- **Exercise**: Keep only those lines of the records that include the string "excelente".
━━━━━ Records to use ━━━━━
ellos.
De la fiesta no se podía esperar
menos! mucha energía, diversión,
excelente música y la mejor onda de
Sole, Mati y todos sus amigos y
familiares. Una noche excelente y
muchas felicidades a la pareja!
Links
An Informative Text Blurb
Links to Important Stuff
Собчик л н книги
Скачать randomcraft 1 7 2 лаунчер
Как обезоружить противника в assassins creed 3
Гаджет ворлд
━━━━━
━━━━━ Records to use ━━━━━
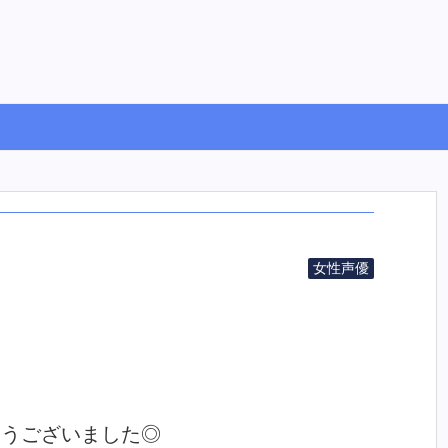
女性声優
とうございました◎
━━━━━
- **Reply**:
excelente música y la mejor onda de
familiares. Una noche excelente y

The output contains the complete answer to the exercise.